-- Opening Marker --

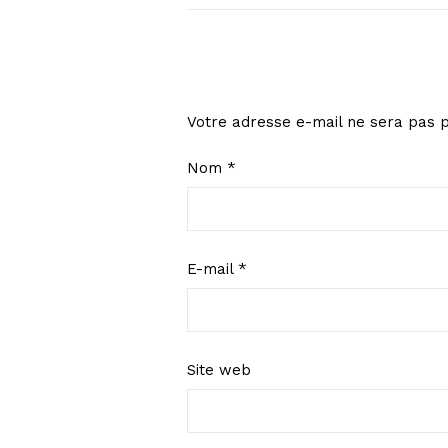
Votre adresse e-mail ne sera pas p
Nom
*
E-mail
*
Site web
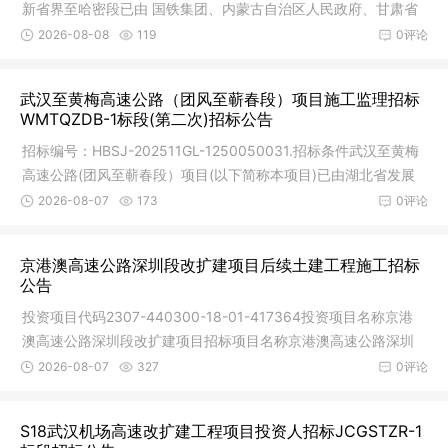
新省界至哈密段已由 国铁集团、内蒙古自治区人民政府、甘肃省
人民政
2026-08-08
119
0评论
武汉至黄梅高速公路（团风至蕲春段）项目施工监理招标
WMTQZDB-1标段(第二次)招标公告
招标编号：HBSJ-202511GL-1250050031.招标条件武汉至黄梅
高速公路(团风至蕲春段）项目(以下简称本项目)已由湖北省发展
和改革委员
2026-08-07
173
0评论
京港澳高速公路深圳段改扩建项目后续土建工程施工招标
公告
投资项目代码2307-440300-18-01-417364投资项目名称京港
澳高速公路深圳段改扩建项目招标项目名称京港澳高速公路深圳
段改扩建项目
2026-08-07
327
0评论
S18武汉机场高速改扩建工程项目投资人招标JCGSTZR-1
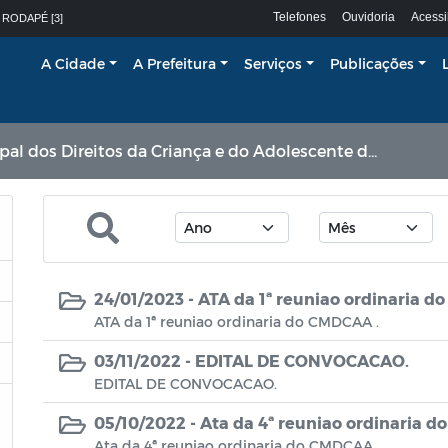
Telefones
Ouvidoria
Acessi
 RODAPÉ [3]
A Cidade
A Prefeitura
Serviços
Publicações
s Direitos da Criança e do Adolescente de Araruama - CMDCAA
24/01/2023 -
ATA da 1ª reuniao ordinaria d
ATA da 1ª reuniao ordinaria do CMDCAA .
03/11/2022 -
EDITAL DE CONVOCACAO.
EDITAL DE CONVOCACAO.
05/10/2022 -
Ata da 4ª reuniao ordinaria 
Ata da 4ª reuniao ordinaria do CMDCAA.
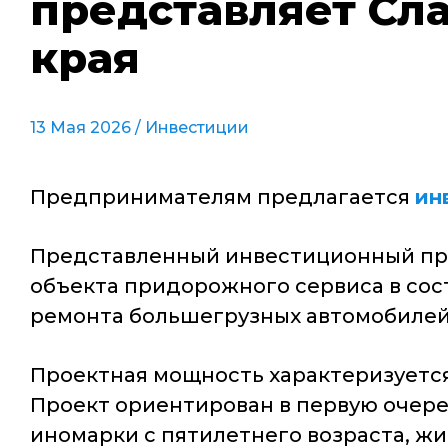
представляет Сл
края
13 Мая 2026 /
Инвестиции
Предпринимателям предлагается
ин
Представленный инвестиционный прое
объекта придорожного сервиса в сост
ремонта большегрузных автомобилей
Проектная мощность характеризуется
Проект ориентирован в первую очеред
иномарки с пятилетнего возраста, жи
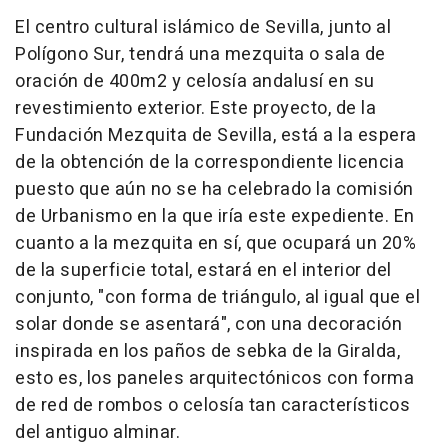
El centro cultural islámico de Sevilla, junto al
Polígono Sur, tendrá una mezquita o sala de
oración de 400m2 y celosía andalusí en su
revestimiento exterior. Este proyecto, de la
Fundación Mezquita de Sevilla, está a la espera
de la obtención de la correspondiente licencia
puesto que aún no se ha celebrado la comisión
de Urbanismo en la que iría este expediente. En
cuanto a la mezquita en sí, que ocupará un 20%
de la superficie total, estará en el interior del
conjunto, "con forma de triángulo, al igual que el
solar donde se asentará", con una decoración
inspirada en los paños de sebka de la Giralda,
esto es, los paneles arquitectónicos con forma
de red de rombos o celosía tan característicos
del antiguo alminar.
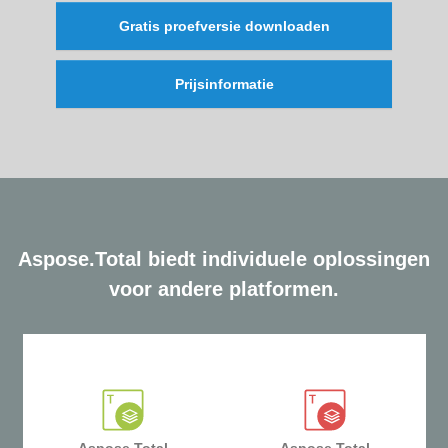
Gratis proefversie downloaden
Prijsinformatie
Aspose.Total biedt individuele oplossingen
voor andere platformen.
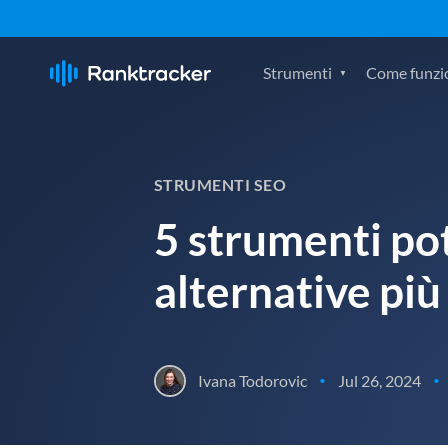
Strumenti
Come funzi
STRUMENTI SEO
5 strumenti pote
alternative pi
Ivana Todorovic
Jul 26, 2024
•
•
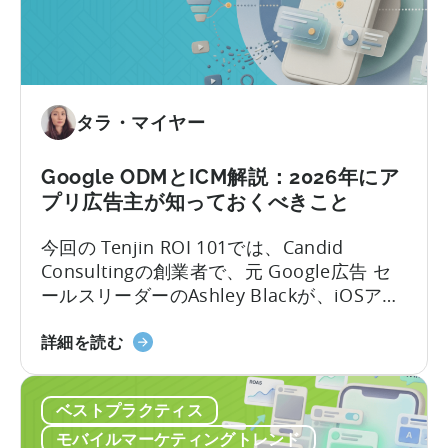
ー
ケ
テ
ィ
ン
グ
タラ・マイヤー
に
お
Google ODMとICM解説：2026年にア
い
プリ広告主が知っておくべきこと
て
OpenClaw
今回の Tenjin ROI 101では、Candid
と
Consultingの創業者で、元 Google広告 セ
AI
ールスリーダーのAshley Blackが、iOSアプ
を
リ広告で最も誤解されがちな用語のいくつ
活
「Google
かを解説します。Google社内で約10年、そ
詳細を読む
用
の
のうち6年はアプリ広告セールスチームを率
し
ODM
いた経験を持つAshleyは、なかなか得難い
た
ベストプラクティス
と
視点を共有します。彼女はこれらのプロダ
自
ICM
クトがどのように構築されたか、そしてそ
モバイルマーケティングトレンド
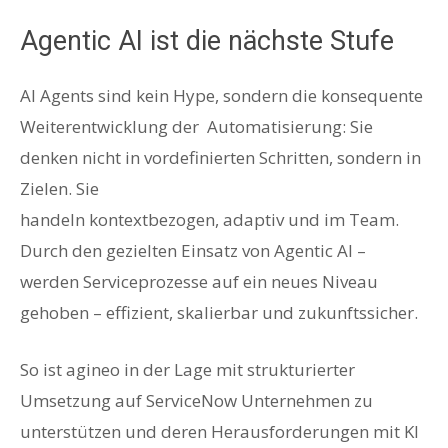
Agentic AI ist die nächste Stufe
AI Agents sind kein Hype, sondern die konsequente
Weiterentwicklung der Automatisierung: Sie
denken nicht in vordefinierten Schritten, sondern in
Zielen. Sie
handeln kontextbezogen, adaptiv und im Team.
Durch den gezielten Einsatz von Agentic AI –
werden Serviceprozesse auf ein neues Niveau
gehoben – effizient, skalierbar und zukunftssicher.
So ist agineo in der Lage mit strukturierter
Umsetzung auf ServiceNow Unternehmen zu
unterstützen und deren Herausforderungen mit KI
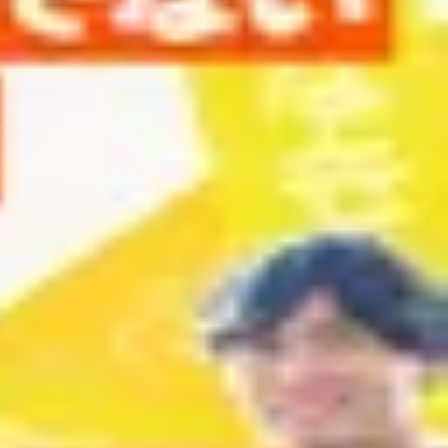
育てのべき思考を手放す時間-】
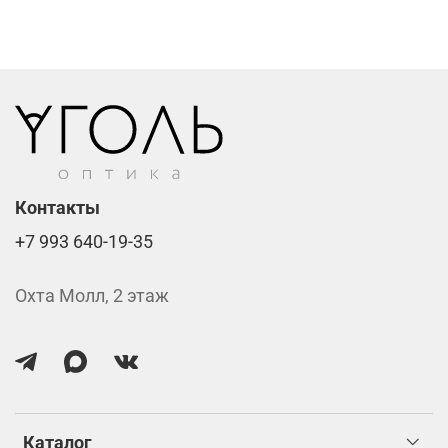
Линзы нулёвки от 900 ₽
Стоимость указана за две линзы вместе с
изготовлением.
Контакты
+7 993 640-19-35
Охта Молл, 2 этаж
Каталог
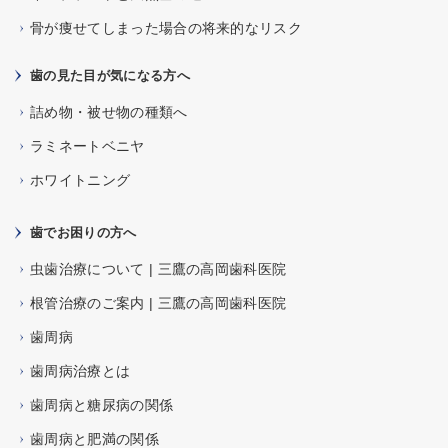
骨が痩せてしまった場合の将来的なリスク
歯の見た目が気になる方へ
詰め物・被せ物の種類へ
ラミネートベニヤ
ホワイトニング
歯でお困りの方へ
虫歯治療について | 三鷹の高岡歯科医院
根管治療のご案内 | 三鷹の高岡歯科医院
歯周病
歯周病治療とは
歯周病と糖尿病の関係
歯周病と肥満の関係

-- Closing Marker --

# REQUIREMENT
Look above for the line containing "歯の見た目が気になる方へ"; copy from it through the last line, exactly, and nothing more.

# SOLVED EXERCISE
歯の見た目が気になる方へ
詰め物・被せ物の種類へ
ラミネートベニヤ
ホワイトニング
歯でお困りの方へ
虫歯治療について | 三鷹の高岡歯科医院
根管治療のご案内 | 三鷹の高岡歯科医院
歯周病
歯周病治療とは
歯周病と糖尿病の関係
歯周病と肥満の関係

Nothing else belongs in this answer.